Гаривас взял из пепельницы сигарету, затянулся.
— Их вывозили по десять тысяч человек в день. С двадцать второго июля по двадцать первое сентября сорок второго. Точка в точку — от Девятого Ава до Йом Кипур. К октябрю из четырехсот тысяч человек в гетто осталось меньше шестидесяти тысяч.
— Напомните об этом Спыхальскому, Владимир Петрович, — холодно сказал Владик. — Было четыреста тысяч жидов, осталось шестьдесят тысяч жидов. Арифметика… А польские герои ждали с оружием у ноги. — Владик беспокойно посмотрел на Гариваса. — Вы себя плохо чувствуете?
— Все нормально. — Гаривас потер бок и долго выдохнул.
— У меня есть но-шпа и фестал…
— Слава богу, что он просто жив, — сказал Гаривас. — Человек видел это своими глазами. Большая удача, что мы можем говорить с ним. Чудо, что он все помнит… Итак. Немцы разделили гетто на три района: Налевки, Ставки и в окрестностях Новолипья — от Кармелицкой до Желязной. Было ясно, что до окончательной ликвидации гетто остались считаные месяцы. И вот тогда началась подготовка к восстанию. — Гаривас щелкнул пальцами. — А помимо «Жидовска Организация Боева», существовал еще «Жидовски Звензек Войсковы». И это была сила.
— Господи, да какая там «сила»… — Владик скривился.
— Видишь ли, костяк «Звензека» составляли офицеры, а в «Боевой» элементарное военное обучение прошли единицы. К началу восстания численность «Жидовска Организация Боева» составляла около пятисот человек. Это была прокоммунистическая организация, и если «аковцы» и не стремились ей помогать, то это вполне объяснимо. А в «Жидовски Звензек Войсковы» стояли под ружьем полторы тысячи бойцов. «Звензеком» руководили кадровые военные, они поддерживали связь с Армией Крайовой.
— Уничтожение гетто началось в июле сорок второго, — сказал Владик. — Так? А восстание — в апреле сорок третьего. Чего же они ждали?
— Ждали? Они не ждали… Они вооружались. Они организовывались. Аппельбаум еще в июле сорок второго предложил Чернякуву оказать сопротивление немцам.
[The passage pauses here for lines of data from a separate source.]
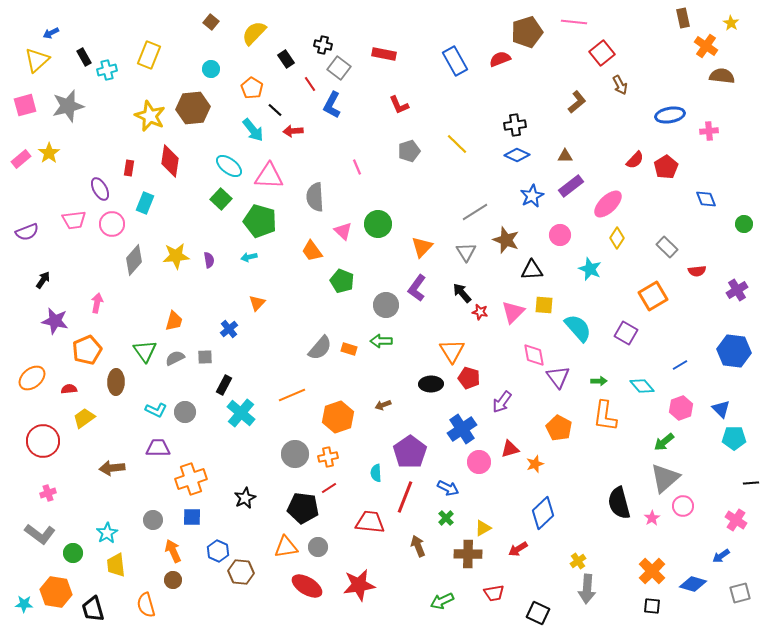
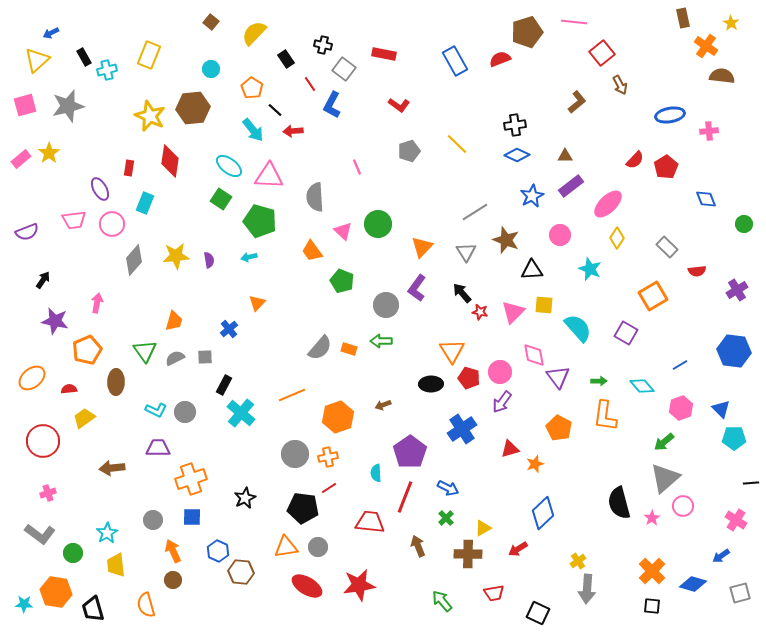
gray square at (339, 68): moved 5 px right, 1 px down
red L-shape at (399, 105): rotated 30 degrees counterclockwise
green square at (221, 199): rotated 10 degrees counterclockwise
pink circle at (479, 462): moved 21 px right, 90 px up
green arrow at (442, 601): rotated 75 degrees clockwise
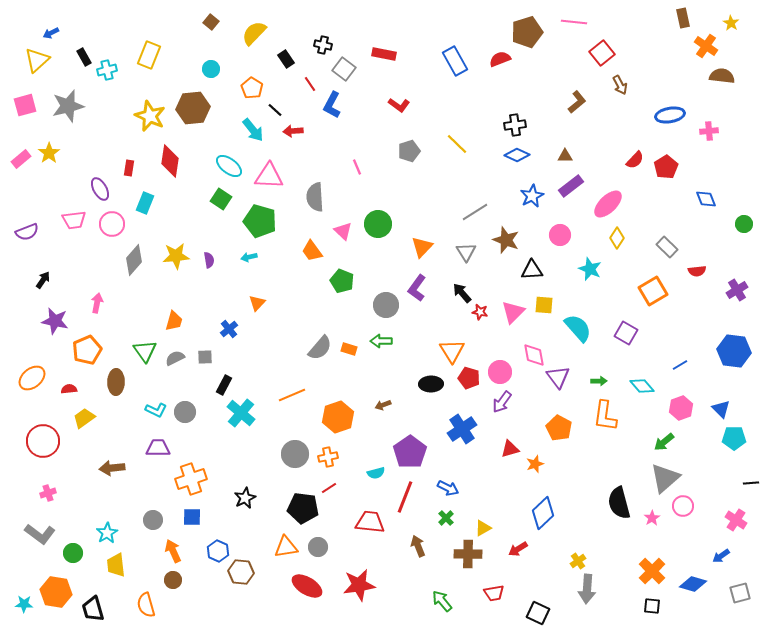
orange square at (653, 296): moved 5 px up
cyan semicircle at (376, 473): rotated 102 degrees counterclockwise
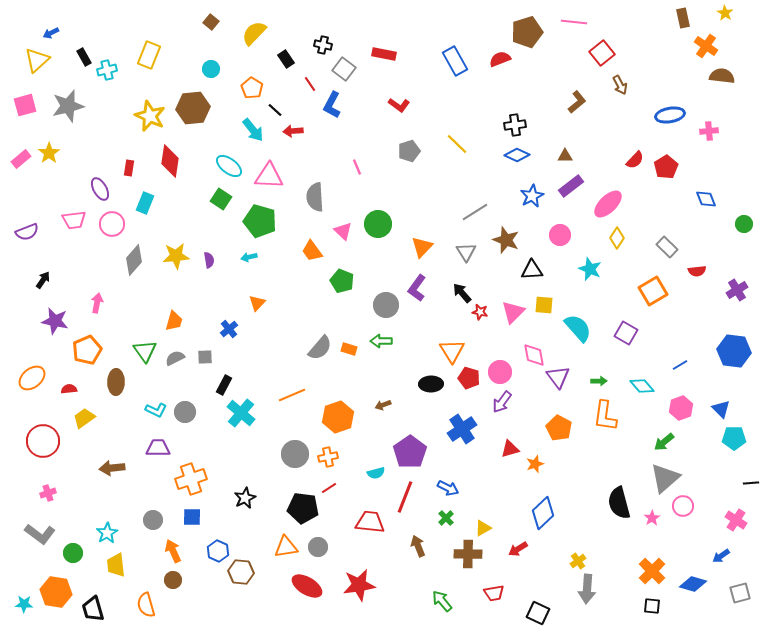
yellow star at (731, 23): moved 6 px left, 10 px up
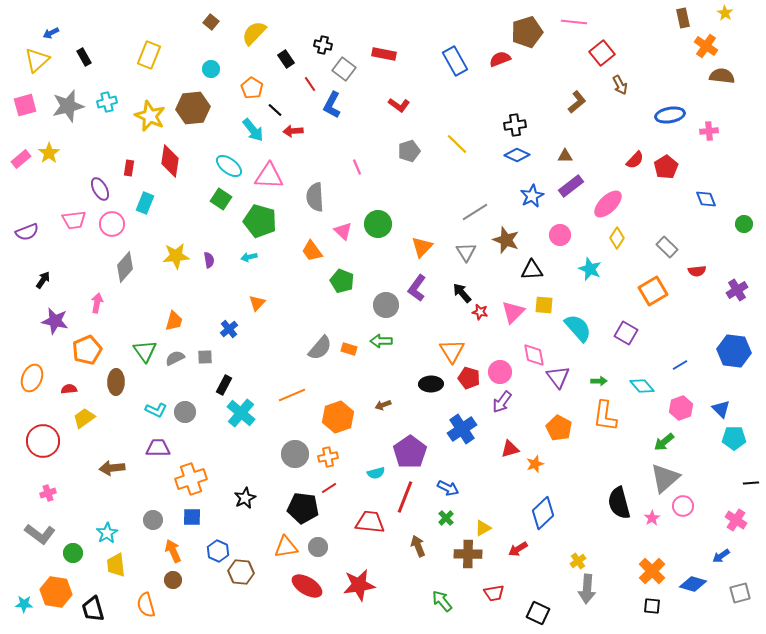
cyan cross at (107, 70): moved 32 px down
gray diamond at (134, 260): moved 9 px left, 7 px down
orange ellipse at (32, 378): rotated 28 degrees counterclockwise
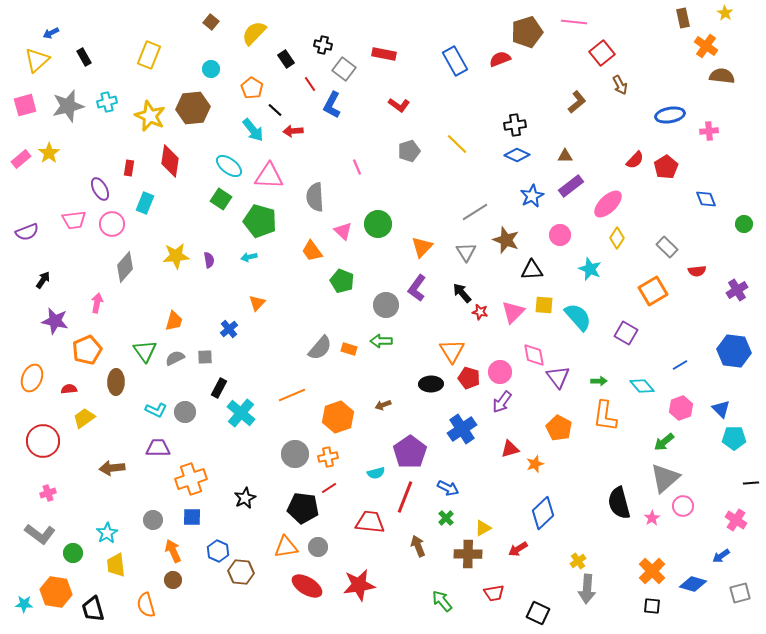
cyan semicircle at (578, 328): moved 11 px up
black rectangle at (224, 385): moved 5 px left, 3 px down
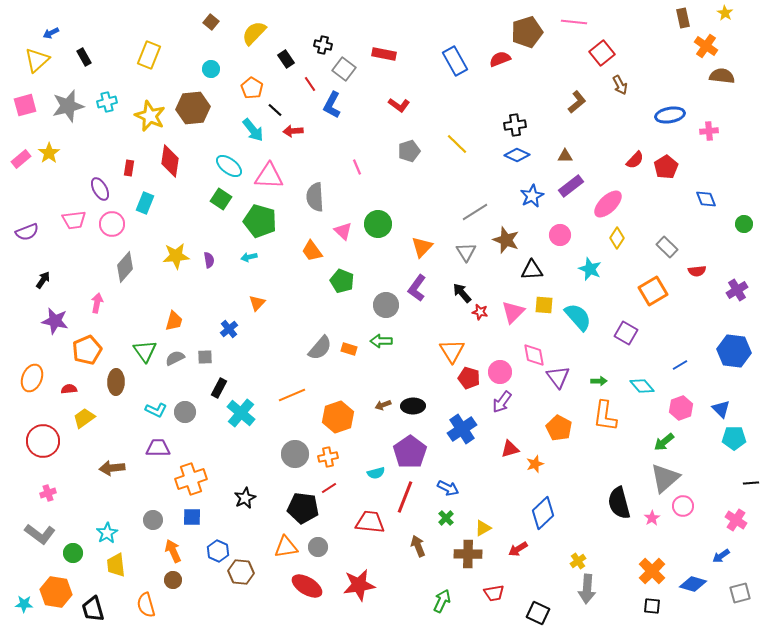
black ellipse at (431, 384): moved 18 px left, 22 px down
green arrow at (442, 601): rotated 65 degrees clockwise
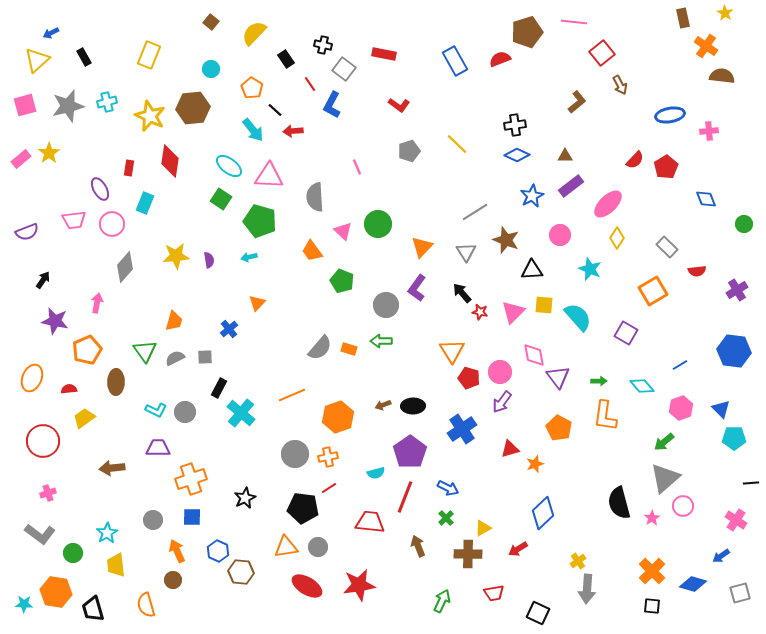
orange arrow at (173, 551): moved 4 px right
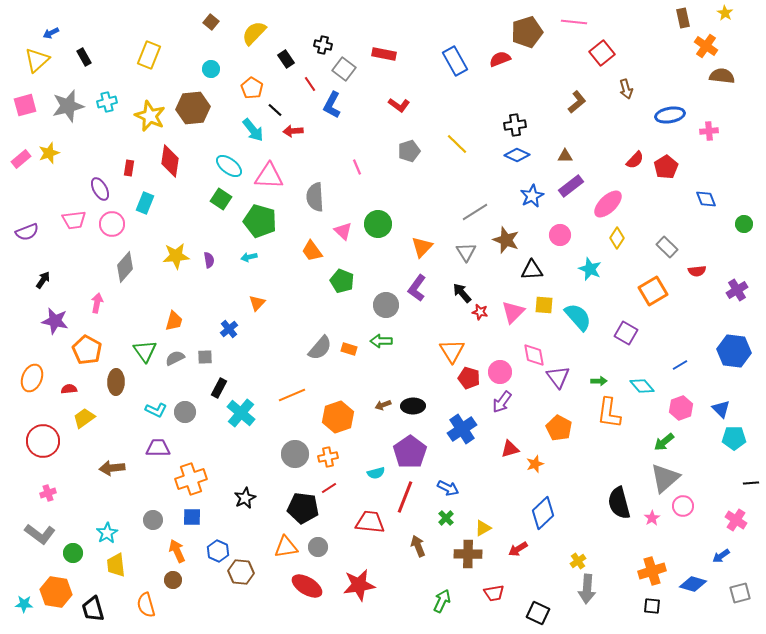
brown arrow at (620, 85): moved 6 px right, 4 px down; rotated 12 degrees clockwise
yellow star at (49, 153): rotated 15 degrees clockwise
orange pentagon at (87, 350): rotated 20 degrees counterclockwise
orange L-shape at (605, 416): moved 4 px right, 3 px up
orange cross at (652, 571): rotated 28 degrees clockwise
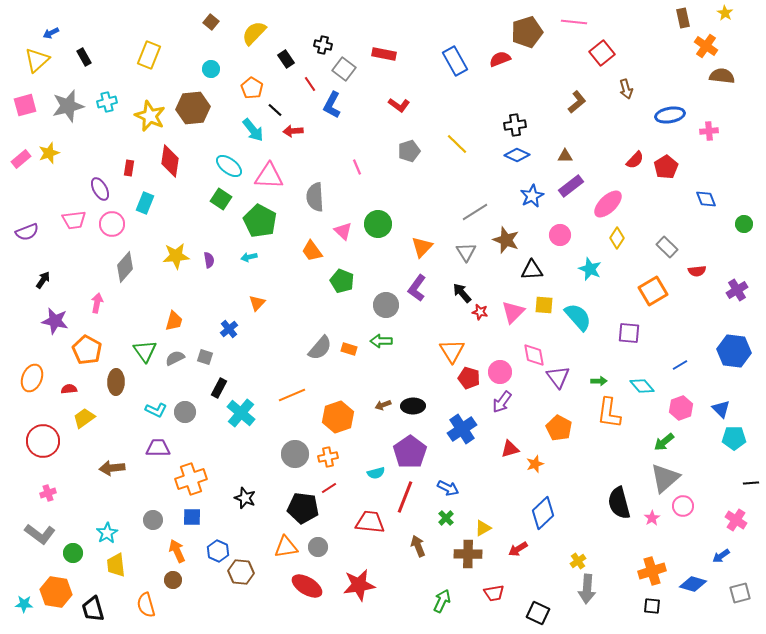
green pentagon at (260, 221): rotated 12 degrees clockwise
purple square at (626, 333): moved 3 px right; rotated 25 degrees counterclockwise
gray square at (205, 357): rotated 21 degrees clockwise
black star at (245, 498): rotated 25 degrees counterclockwise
Юденрат тогда отказался это делать. А Аппельбаум и его люди не решились выступить самостоятельно. Впрочем, тогда они и не могли ничего сделать. С начала «Большой акции» «Звензек» был отрезан от своих складов оружия. Но к январю сорок третьего в «Звензеке» уже числилось более тысячи пятисот бойцов.
— А оружие? Люди были, так. Но оружие?
— У них были мастерские. Две как минимум. Там делали гранаты. И у них были пулеметы — не меньше десяти. Это подтверждено документально. Трудно представить, где они раздобыли пулеметы, но пулеметы были. У «Боевой» были пистолеты.
— Почему они не объединились — «Боева» и «Звензек»?
Гаривас пожал плечами.
— Трудно сказать… Есть данные о том, что левая «Организация Боева» и в тех условиях гнула свою довоенную линию. Они отмежевывались.
— Бред… — брезгливо процедил Владик. — Нашли время.